Начало учебы, первый класс. Она никогда не видела такой огромной нежной розы, как в школьном дворе. У нее мечта: подарить эту розу маме. Она представляла, как мама удивится и обрадуется. Наверное, рвать нехорошо… Но роза манит ее одним воспоминанием аромата… Выбежала на перемене. Схватила ее, исколола пальцы, но оторвала. Спрятала в парте. Подальше к стенке открытой полочки. Видимо, она предназначалась для книг. Потом уже парты стали делать из одной доски на железных рамах. Ни одной шпаргалки не спрячешь. На следующей перемене болтала с подружкой. Но ни на секунду не забывала, что роза ждет ее в темной глуби парты. Когда вернулась, первым делом сунула туда руку. Розы не было. Нагнулась, чтобы убедиться. Нет ее! Растерянно оглянулась. Кто взял? Вспомнила, что, когда притащила розу, была в классе почти одна. Ее осенило. Это он, тот мальчишка, он один видел! И он смотрел на нее! Насупившись, пошла прямо на него, прихватив длинную линейку, чтобы отбить ему по лбу. Но, когда подошла, просто сказала: «Отдай! Я же маме!!!». И он отдал. Потом они подружились.
А здесь она будто в лесу одна… Волчий класс. Как в Америке. Дай им автомат – расстреляют. Она сразу почувствовала, когда пришла в седьмом классе, что ее глухо невзлюбили. А за что? Просто так. Потому что сволочи в классе все. Она сидит всегда одна. Поговорить, и то не с кем. Старается не высовываться и к учебе относиться попрохладнее.
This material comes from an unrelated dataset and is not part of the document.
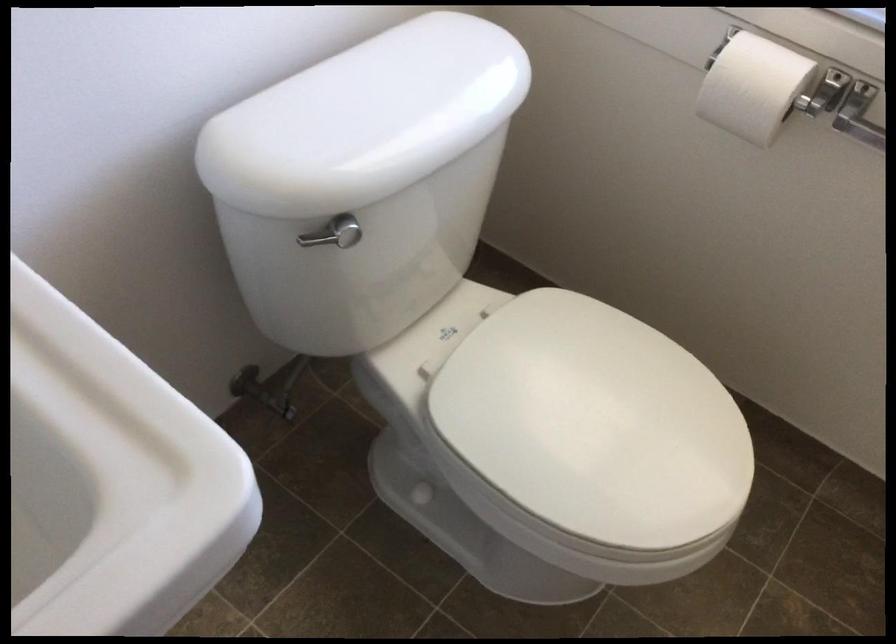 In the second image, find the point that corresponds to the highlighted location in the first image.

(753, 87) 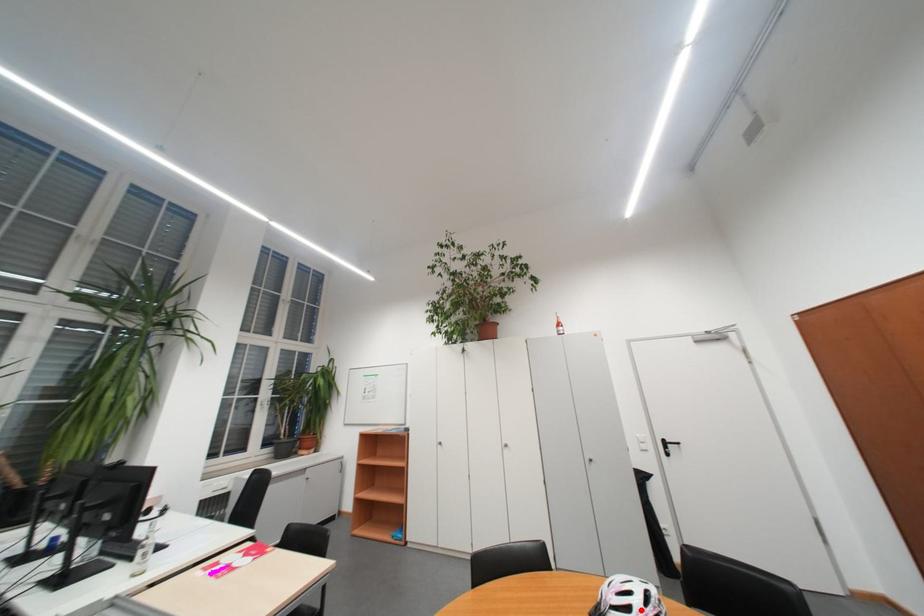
Видела, как забили тут отличницу. Портфель отобрали, тетради с учебниками и дневником пятерочным порвали. Чуть по лицу не дали. Она бледная стояла у окна. Аж веснушки видны сразу стали. От страха. Звери…
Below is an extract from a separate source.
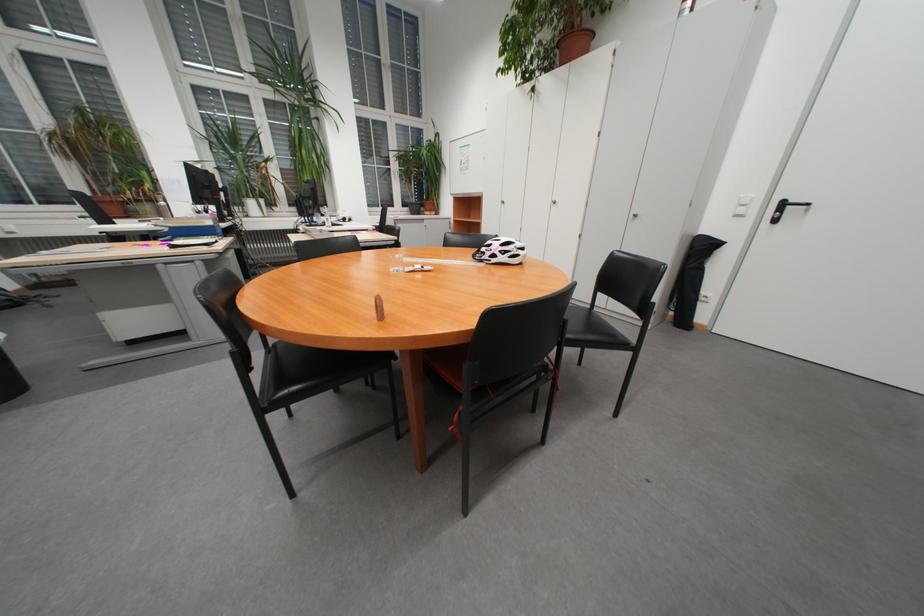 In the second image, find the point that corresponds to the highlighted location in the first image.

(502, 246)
Улыбался любимый портрет. «Отец! А в старой школе мальчики нам портфели носили!». Светка закрывала глаза, вспоминала. Сколько в той школе было уюта и тепла! Она маленькая. Народу мало. Все живут в двухэтажных домах, построенных сразу после войны. Один такой домик рассчитан на четыре квартиры. Иногда, даже часто, квартиры коммунальные. В них газовые колонки и миниатюрные балкончики. Все внутри деревянное, и лестницы, и перила. Ступени скрипят под ногами, прогибаются. Еще пятьдесят лет простоят. Стены сделаны из дранки. Но зимой почему-то тепло. Комнаты крохотные. Вот и они так жили. А какой уют во дворах! Палисадник в цветах за низким штакетником, сделанным соседом, весной вишни – облаком, раскидистая, радостная и легкая береза за окном. Лавка, крытая ковриками и старыми лоскутными одеялами из дома. На ней бабули. Свой сарай у каждой семьи. Кто-то и кур умудрялся там держать. Еще у них дом свой в Сальково. Старый, родовой дом, мамин. Семочка в деревне живет. Добираться до школы ему всегда трудно было. Как же она ждет лета!
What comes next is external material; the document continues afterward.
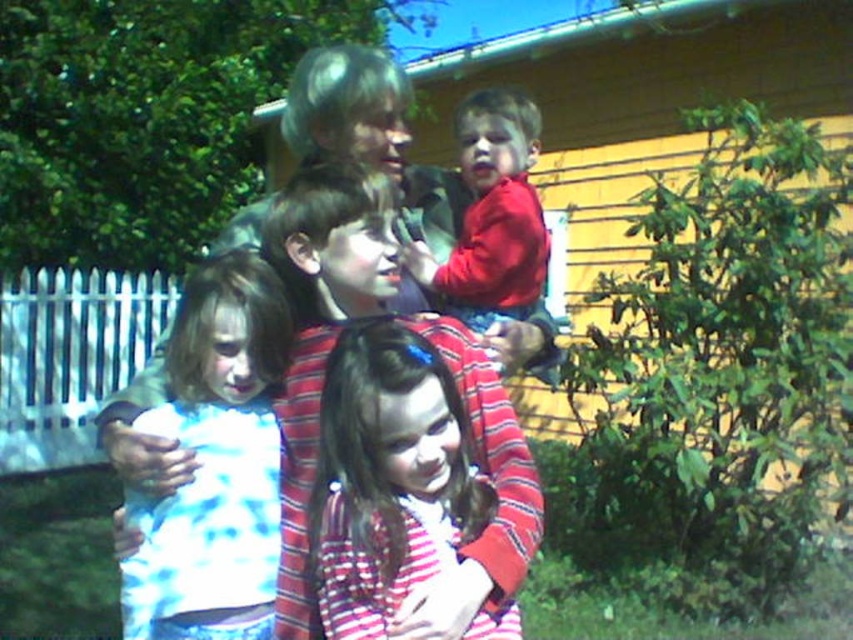 You are standing in the backyard and want to place two garden statues. You have two points marked in the image where you can place them. The first point is at coordinates point (412, 412) and the second is at point (508, 291). Which point is closer to you?

Point (412, 412) is closer to the viewer than point (508, 291).

Based on the photo, what object is located at the coordinates point (387,476) in the image?

The point (387,476) corresponds to the striped fabric shirt at center.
Отчиму квартиру дали. Трое детей все-таки. Светка рассказывала портрету отца, что вот, они теперь здесь будут жить, в этом серо-блочном микрорайоне на окраине Подольска. Из окна ее комнаты на третьем этаже видно кажущееся бескрайним, до горизонта, поле аэродрома ДОСААФ. Часто над ним кружат самолеты и вертолеты. Вдалеке лес. Через трассу Варшавки. Накрытые огромными брезентовыми чехлами летные машины, словно спящие фантастические насекомые. Справа речка, укутанная шапками ив. Но никуда она не ходит, не гуляет. Замкнулась. Она и не улыбнулась за первый год в школе ни разу. С кем тут гулять? Три года скуки и грустных мыслей.
Сейчас, в десятом, стало легче, она вздохнула. Даже нашла приятельниц. Просто для разговора, не для дружбы. Классы переформировали, она попала к совсем другим ребятам. Она уже может мечтать. О Семочке в деревне. Девочка, с которой она теперь сидит за одной партой, хорошо рисует. Ручкой в конце тетрадки набросала портрет «Семочки», нафантазировала. Светка смеялась. «Очень похож!».
Все детство, всю жизнь она чувствует, что отчим – чужой ей. Просто чужой человек. Какая еще дочка? У них даже фамилии разные. Она одна в семье Алексеева. Остальные – Кузьмины.
Светка вздохнула, оторвала глаза от зеркала и от портрета отца. Скоро конец учебе. Уходить из школы не хочется, потому что тогда и детство останется позади, так ведь?
Много-много раз она прокручивала в голове сладостные картины лета. Они всей компанией ребятни загорают на речке. Она скинула воздушный, светлый сарафанчик. Солнце красным облаком сквозь закрытые веки. Ей кажется, что она плывет куда-то, ее покачивает, настойчиво и важно жужжит шмель где-то рядом… Вдруг услышала крики, смех. Приподнялась. Семочка в ее любимом сарафане, надетом криво, буквально – на шею, бежит к воде. Его пытаются остановить, ржут в голос… Но он увертывается и с головой ныряет в мутную глубь. Вылезает счастливый. Светка гоняет его жестким желтым цветком на длинном стебле, отобранном у шмеля. Все смеются, как шальные. Потом всем коллективом отжимают ее сарафан.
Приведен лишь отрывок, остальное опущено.